Using a neural network, you can make a trade decision based on thoroughly examined data, which is not necessarily the case when using traditional technical analysis methods. For a serious, thinking trader, neural networks are a next-generation tool with great potential that can detect subtle non-linear interdependencies and patterns that other methods of technical analysis are unable to uncover.
Neural networks are broadly used for real-world business problems such as sales forecasting, customer research, data validation, and risk management.
Target marketing involves market segmentation, where we divide the market into distinct groups of customers with different consumer behaviour.
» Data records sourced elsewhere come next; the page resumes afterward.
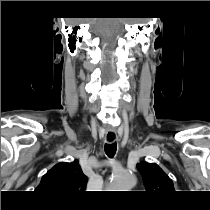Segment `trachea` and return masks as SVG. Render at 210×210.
<instances>
[{
  "label": "trachea",
  "mask_w": 210,
  "mask_h": 210,
  "mask_svg": "<svg viewBox=\"0 0 210 210\" xmlns=\"http://www.w3.org/2000/svg\"><path fill=\"white\" fill-rule=\"evenodd\" d=\"M116 149H117V144L115 142L110 144H105V153L109 158H112L115 155Z\"/></svg>",
  "instance_id": "1"
}]
</instances>
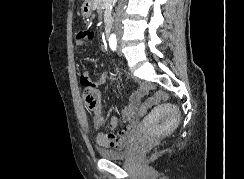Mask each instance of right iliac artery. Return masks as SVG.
<instances>
[{"mask_svg":"<svg viewBox=\"0 0 244 179\" xmlns=\"http://www.w3.org/2000/svg\"><path fill=\"white\" fill-rule=\"evenodd\" d=\"M109 45L110 48L115 51L116 47H117V40H116V36L114 34H112L109 38Z\"/></svg>","mask_w":244,"mask_h":179,"instance_id":"1","label":"right iliac artery"}]
</instances>
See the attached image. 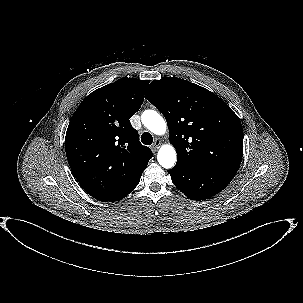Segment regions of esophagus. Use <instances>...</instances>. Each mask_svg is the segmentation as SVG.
Returning <instances> with one entry per match:
<instances>
[{"instance_id": "esophagus-1", "label": "esophagus", "mask_w": 303, "mask_h": 303, "mask_svg": "<svg viewBox=\"0 0 303 303\" xmlns=\"http://www.w3.org/2000/svg\"><path fill=\"white\" fill-rule=\"evenodd\" d=\"M160 145H161V140L160 139H156L155 142H154V144L151 147L152 151L156 152L159 149Z\"/></svg>"}]
</instances>
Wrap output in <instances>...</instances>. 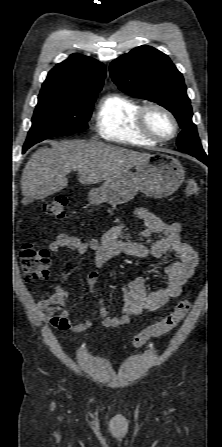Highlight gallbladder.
Instances as JSON below:
<instances>
[{"label":"gallbladder","mask_w":222,"mask_h":447,"mask_svg":"<svg viewBox=\"0 0 222 447\" xmlns=\"http://www.w3.org/2000/svg\"><path fill=\"white\" fill-rule=\"evenodd\" d=\"M31 202H33V200H29V201L27 202V204H28V203H31Z\"/></svg>","instance_id":"gallbladder-1"}]
</instances>
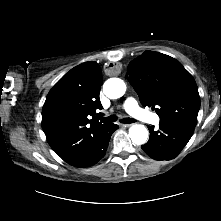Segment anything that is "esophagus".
Instances as JSON below:
<instances>
[{
    "mask_svg": "<svg viewBox=\"0 0 221 221\" xmlns=\"http://www.w3.org/2000/svg\"><path fill=\"white\" fill-rule=\"evenodd\" d=\"M123 127H130L132 124H121Z\"/></svg>",
    "mask_w": 221,
    "mask_h": 221,
    "instance_id": "34e87169",
    "label": "esophagus"
}]
</instances>
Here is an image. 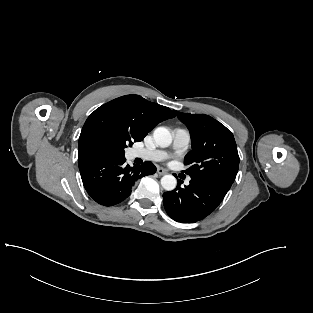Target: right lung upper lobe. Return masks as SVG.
<instances>
[{
  "label": "right lung upper lobe",
  "mask_w": 313,
  "mask_h": 313,
  "mask_svg": "<svg viewBox=\"0 0 313 313\" xmlns=\"http://www.w3.org/2000/svg\"><path fill=\"white\" fill-rule=\"evenodd\" d=\"M175 117L168 107L139 95H125L97 108L86 120L80 137L78 163L113 157L120 138L141 141L158 123Z\"/></svg>",
  "instance_id": "right-lung-upper-lobe-1"
}]
</instances>
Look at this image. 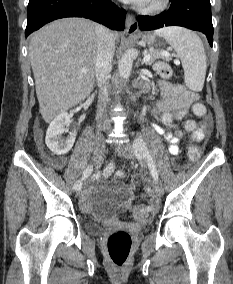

Neural networks are well-equipped to carry this out by segmenting customers according to basic characteristics including demographics, economic status, location, purchase patterns, and attitude towards a product. Unsupervised neural networks can be used to automatically group and segment customers based on the similarity of their characteristics, while supervised neural networks can be trained to learn the boundaries between customer segments based on a group of customers.
- Retail & Sales
Neural networks have the ability to simultaneously consider multiple variables such as market demand for a product, a customer’s income, population, and product price. Forecasting of sales in supermarkets can be of great advantage here.
If there is a relationship between two products over time, say within 3–4 months of buying a printer the customer returns to buy a new cartridge, then retailers can use this information to contact the customer, decreasing the chance that the customer will purchase the product from a competitor.
- Banking & Finance
Neural networks have been applied successfully to problems like derivative securities pricing and hedging, futures price forecasting, exchange rate forecasting, and stock performance. Traditionally, statistical techniques have driven the software. These days, however, neural networks are the underlying technologies driving decision making.
It is a trending research area in medicine and it is believed that they will receive extensive application to biomedical systems in the next few years. At the moment, the research is mostly on modelling parts of the human body and recognizing diseases from various scans.